EXERCISE GOAL: Would you repeat all of the records underneath, exactly as written?

[Collected data]
____

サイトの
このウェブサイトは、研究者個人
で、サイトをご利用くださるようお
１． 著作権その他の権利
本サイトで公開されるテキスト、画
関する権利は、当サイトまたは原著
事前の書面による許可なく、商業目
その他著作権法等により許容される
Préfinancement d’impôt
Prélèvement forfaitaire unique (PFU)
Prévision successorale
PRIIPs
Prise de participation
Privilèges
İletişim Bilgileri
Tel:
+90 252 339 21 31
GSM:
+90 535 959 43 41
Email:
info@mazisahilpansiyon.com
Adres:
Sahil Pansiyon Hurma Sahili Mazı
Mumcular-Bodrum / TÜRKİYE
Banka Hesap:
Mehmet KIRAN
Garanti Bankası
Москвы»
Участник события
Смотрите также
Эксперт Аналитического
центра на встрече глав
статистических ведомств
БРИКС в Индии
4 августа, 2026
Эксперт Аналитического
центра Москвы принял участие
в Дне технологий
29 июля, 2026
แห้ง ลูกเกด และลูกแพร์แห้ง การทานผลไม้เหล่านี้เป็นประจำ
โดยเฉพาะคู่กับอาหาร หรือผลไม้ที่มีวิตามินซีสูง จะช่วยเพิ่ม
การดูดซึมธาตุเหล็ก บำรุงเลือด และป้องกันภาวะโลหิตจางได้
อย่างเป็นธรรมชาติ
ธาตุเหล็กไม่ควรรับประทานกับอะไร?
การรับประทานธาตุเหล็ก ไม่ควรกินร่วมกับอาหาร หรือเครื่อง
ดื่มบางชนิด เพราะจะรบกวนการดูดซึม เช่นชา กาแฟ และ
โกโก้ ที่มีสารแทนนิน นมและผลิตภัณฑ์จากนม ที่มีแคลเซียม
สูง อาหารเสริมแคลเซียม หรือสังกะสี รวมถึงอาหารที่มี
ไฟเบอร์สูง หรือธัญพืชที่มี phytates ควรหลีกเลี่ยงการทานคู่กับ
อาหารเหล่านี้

____

RESPONSE TO THE TASK:
サイトの
このウェブサイトは、研究者個人
で、サイトをご利用くださるようお
１． 著作権その他の権利
本サイトで公開されるテキスト、画
関する権利は、当サイトまたは原著
事前の書面による許可なく、商業目
その他著作権法等により許容される
Préfinancement d’impôt
Prélèvement forfaitaire unique (PFU)
Prévision successorale
PRIIPs
Prise de participation
Privilèges
İletişim Bilgileri
Tel:
+90 252 339 21 31
GSM:
+90 535 959 43 41
Email:
info@mazisahilpansiyon.com
Adres:
Sahil Pansiyon Hurma Sahili Mazı
Mumcular-Bodrum / TÜRKİYE
Banka Hesap:
Mehmet KIRAN
Garanti Bankası
Москвы»
Участник события
Смотрите также
Эксперт Аналитического
центра на встрече глав
статистических ведомств
БРИКС в Индии
4 августа, 2026
Эксперт Аналитического
центра Москвы принял участие
в Дне технологий
29 июля, 2026
แห้ง ลูกเกด และลูกแพร์แห้ง การทานผลไม้เหล่านี้เป็นประจำ
โดยเฉพาะคู่กับอาหาร หรือผลไม้ที่มีวิตามินซีสูง จะช่วยเพิ่ม
การดูดซึมธาตุเหล็ก บำรุงเลือด และป้องกันภาวะโลหิตจางได้
อย่างเป็นธรรมชาติ
ธาตุเหล็กไม่ควรรับประทานกับอะไร?
การรับประทานธาตุเหล็ก ไม่ควรกินร่วมกับอาหาร หรือเครื่อง
ดื่มบางชนิด เพราะจะรบกวนการดูดซึม เช่นชา กาแฟ และ
โกโก้ ที่มีสารแทนนิน นมและผลิตภัณฑ์จากนม ที่มีแคลเซียม
สูง อาหารเสริมแคลเซียม หรือสังกะสี รวมถึงอาหารที่มี
ไฟเบอร์สูง หรือธัญพืชที่มี phytates ควรหลีกเลี่ยงการทานคู่กับ
อาหารเหล่านี้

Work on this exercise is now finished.